Men and women with friends who they say are still haunted by their decision. There's a woman who cries as she talks about her two adopted children -- she couldn't have her own. She says she can't bear to see anyone give away something she was praying for.

At nearly 11 a.m., a group of 20 or so new protesters arrive outside the clinic.

Leah Mahlen and Jessica Umlauf drove here with a group of co-workers from the Women's Pregnancy Center in Grand Forks, a faith-based organization that counsels pregnant women to consider alternatives to abortion.

Nearby, a group of women are holding a 40 Days for Life banner and praying aloud. Each time a passer-by walks past, they start over: "Holy Mary, mother of God, pray for us sinners ..."

Though two of the laws passed in Bismarck this year are on hold, Mahlen says it's encouraging to her that North Dakota lawmakers tried to further restrict abortion.

"If this is the only abortion clinic in North Dakota, there's a chance that it doesn't have to be here," Umlauf says.

A sliver of doubt

"We're not throwing stones, we're not blowing it up. We're doing it the right way," 74-year-old retiree Al Brandt says just after 1 p.m.

Because the clinic is not running today, passers-by are few and far between. The kind of conflict you might expect on such a heated issue never happens. The most interaction the protesters have is with a man walking a baby piglet on a leash, who fields questions about his pet.

Brandt drove from Wahpeton, to spend a few hours outside the clinic. For a minute, he expresses a sliver of doubt that he's on the right side of a debate that has consumed him for 40 years.
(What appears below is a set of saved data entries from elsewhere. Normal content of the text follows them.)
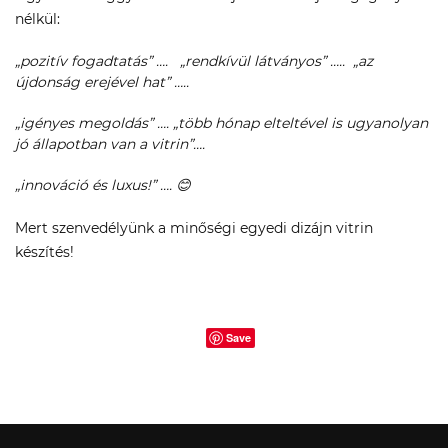
nélkül:
„
pozitív fogadtatás
” …. „rendkívül látványos” ….. „az
újdonság erejével hat” …..
„igényes megoldás” …. „több hónap elteltével is ugyanolyan
jó állapotban van a vitrin”….
„innováció és luxus!” …. 😊
Mert szenvedélyünk a minőségi egyedi dizájn vitrin
készítés!
Save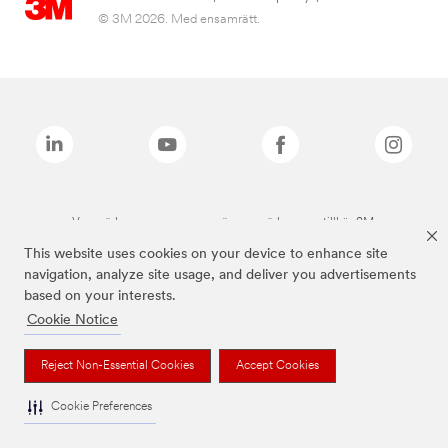
© 3M 2026. Med ensamrätt.
Varumärken som anges ovan är varumärken som tillhör 3M.
This website uses cookies on your device to enhance site
navigation, analyze site usage, and deliver you advertisements
based on your interests.
Cookie Notice
Reject Non-Essential Cookies
Accept Cookies
Cookie Preferences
How does God allow abortion in the first place, he asks himself.

Free will, he answers.

Brandt says it gives him peace of mind that North Dakota legislators are on the same page with him on abortion. But he says it's unbelievable that federal lawmakers haven't stepped in to try to ban abortion nationwide again.
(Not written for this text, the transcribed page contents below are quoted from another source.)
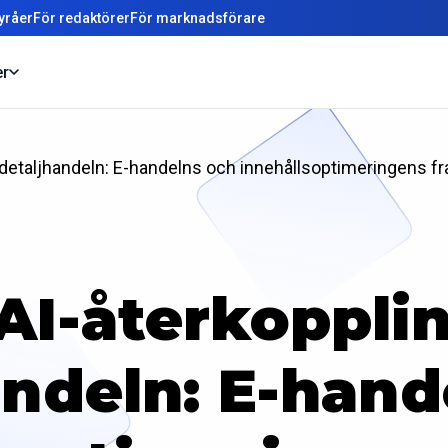
yråer
För redaktörer
För marknadsförare
er
i detaljhandeln: E-handelns och innehållsoptimeringens f
AI-återkopplin
andeln: E-hand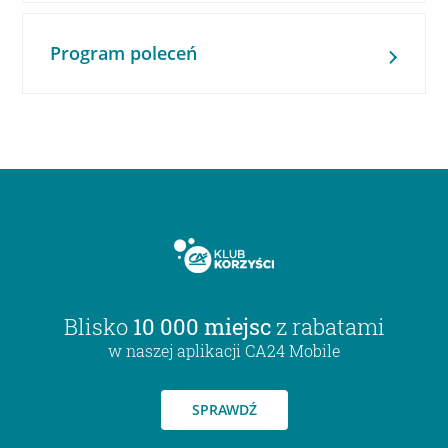
Program poleceń
Blisko
10 000 miejsc
z rabatami
w naszej aplikacji CA24 Mobile
SPRAWDŹ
"I know it seems like an impossible task to change it," Brandt says. "You keep knockin' at that door."

Just another Wednesday

It's nearly 7 p.m., and Harmsen has been in Fargo for 10 hours.
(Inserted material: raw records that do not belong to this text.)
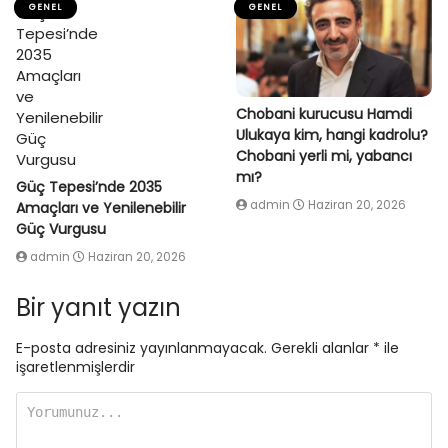
GENEL
GENEL
Chobani kurucusu Hamdi
Ulukaya kim, hangi kadrolu?
Chobani yerli mi, yabancı
mı?
Güç Tepesi’nde 2035
admin
Haziran 20, 2026
Amaçları ve Yenilenebilir
Güç Vurgusu
admin
Haziran 20, 2026
Bir yanıt yazın
E-posta adresiniz yayınlanmayacak.
Gerekli alanlar
*
ile
işaretlenmişlerdir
She has been making the hourlong drive from Valley City to the Red River Women's Clinic for longer than she can count. In that time, she says she's persuaded a few women to reconsider getting an abortion.

"It's a wonderful feeling. You know that baby will go home," she says.

Harmsen joins in with a group of more than 30 children who walk off a school bus and crowd onto the sidewalk as their priest leads them in prayer. They say a prayer for women who are considering abortions. They say another for women who have had an abortion.

Harmsen comes here week after week to counsel women on their options, she says. She doesn't want women to do something they may later regret, though she acknowledges some women may not regret that decision.

Harmsen glances at the clinic's "Pray to end sidewalk bullying" poster.

"It isn't like that," she says. "We wouldn't get anywhere doing that."